Highest Troponin Levels You've Seen?

Specialties CCU

Updated:   Published

Hello Everyone,

First, a caveat. I'm in my last semester of school doing a precepted clinical in CCU, so basically, I know absolutely nothing about anything. Please forgive my ignorance. If you would indulge me, I'd appreciate it.

Just curious -- what is the highest troponin level you've ever seen? I had a patient last week admitted through ER with an initial troponin of .21, chest pain, a slightly depressed ST segment (ECG normal otherwise), and a dx of r/o MI. During the night, his next two troponins came back at 78 and 144. He came to the unit on nitro and heparin drips and received an MS IV push twice for mild chest pain. We kept him NPO, the doc was, of course, notified (when each lab was received), and pt sent to the cath lab in am. He is now post-CABG and doing well. But 144?!! It seems pretty high to me, and my preceptor had never seen a number that high, either.

I had a pt in the peri-arrest situation with a troponin that came back as >50000 (which is as high as it will read, it was initially 13 post-STEMI). I think from reading these that is also the equivalent to >500 elsewhere. Did well on inotropes.

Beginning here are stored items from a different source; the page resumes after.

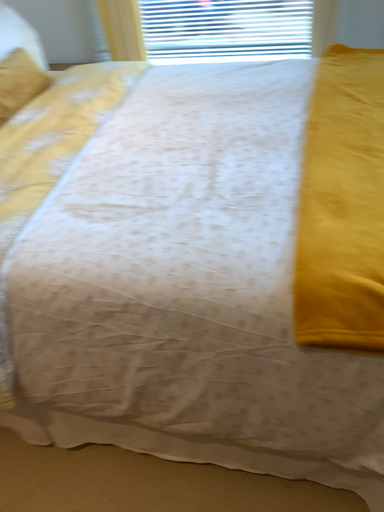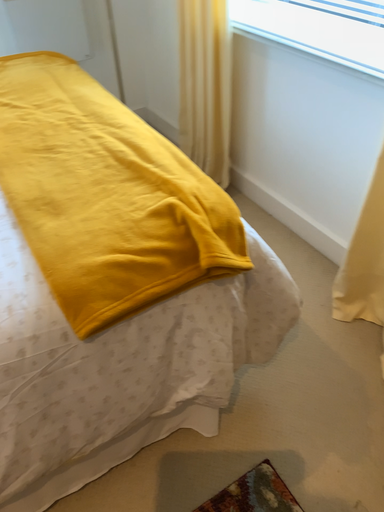 Question: How did the camera likely rotate when shooting the video?

Choices:
 (A) rotated upward
 (B) rotated downward

Answer: (A) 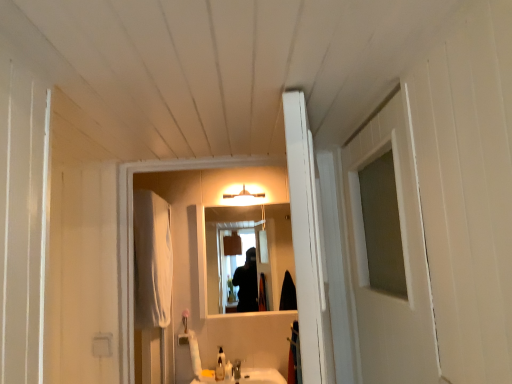 Question: Would you say translucent glass bottle at lower center is to the left or to the right of translucent plastic soap at center in the picture?

Choices:
 (A) right
 (B) left

Answer: (B)

Question: From the image's perspective, is translucent glass bottle at lower center above or below translucent plastic soap at center?

Choices:
 (A) below
 (B) above

Answer: (B)

Question: Which object is positioned closest to the white fabric curtain at left?

Choices:
 (A) white wooden door at center
 (B) translucent glass bottle at lower center
 (C) matte white light fixture at upper center
 (D) translucent plastic soap at center
 (E) clear glass mirror at center

Answer: (C)

Question: Which is nearer to the matte white light fixture at upper center?

Choices:
 (A) white wooden door at center
 (B) white fabric curtain at left
 (C) translucent glass bottle at lower center
 (D) satin nickel faucet at lower center
 (E) clear glass mirror at center

Answer: (B)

Working in Canada, I've seen 54 for troponin.

St elevation MI.

Usually, I see around 10-20 on most pts. Only been working for two years, so hopefully, the number will go down.

Specializes in Neurosciences, cardiac, critical care.
jelly221,RN said:
Oh God, I was terrified reading these posts until I realized my hospital uses a different scale. I had a 3.4 (on our scale) the other day, so 3,400 by the standards here. Huge sub endo, MI silly goose went and pulled his A-line out after the stent placement before we could do it and STILL went home the next day. Lucky!

Just wanna clarify/correct - my hospital uses ng/mL, in which

I've just checked my notes discharge notes for my initial troponin level. Following admission to the hospital and a blood test after 6 hrs following the suspected heart attack, the blood came back with a Troponin level of 2041, yes 2041; I believe there are a number of methods to measure the levels so that it may be out of sync with yours but needless to say, it's very high.

On a positive note 6 days later, troponin was down to 70, and the consultant's write-up was similar to this,

No coronary disease or narrowing of coronary arteries other than L.A.D slightly narrowed around 20%, minor damage to heart and recurrence unlikely.

This followed a two-week stay in the hospital, numerous tests and checks, not to mention monitoring, angiogram, MRI scan etc etc.

The reassurance, I would say, is the order of the day, and whatever the level of troponin, the outlook can still be good.

Thanks to all who got me through a testing time and made my stay so bearable; you all do great work; thanks again.

300 was the highest I've seen. Wow, someone on here saw a patient with 580!

My personal high was 1376, but it dropped today to somewhere around 1000. My main complaint was that my chest was hurting (9 on a scale from 1 to 10). Just after I threw up, they tested my blood because they didn't believe the first value (1100 or so). It is a problem with my heart muscle caused by a virus in my heartsick or so.

Impella, Swan, CRRT, four pressors, etc. Oh, the joys.

Specializes in CVICU, CCRN.

My new admission, admitting diagnosis, was chest pain. After doing admitting questions, he told me he was starting to have chest pain 6/10. Gave x2 sublingual nitro. No relief. Lab called me about five minutes later, reporting a 500-troponin. I worked nights and tried calling the house doctor -- no answer. I called RRT -- sent pt to ICU.

I just recently went through the AACN ECCO program through my hospital; something that took me off guard was (either the program or my instructor) saying that it was unnecessary to let a provider know if a Troponin is elevated if the previous was one also elevated, regardless of whether or not it was trending up. The rationale was that the only diagnostic value was whether or not it was positive, not whether it was trending.

Now, this is not taking into consideration other clinical signs or symptoms (c/o chest pain, hypotension, EKG changes, etc.)

I was wondering about anyone else's take on that.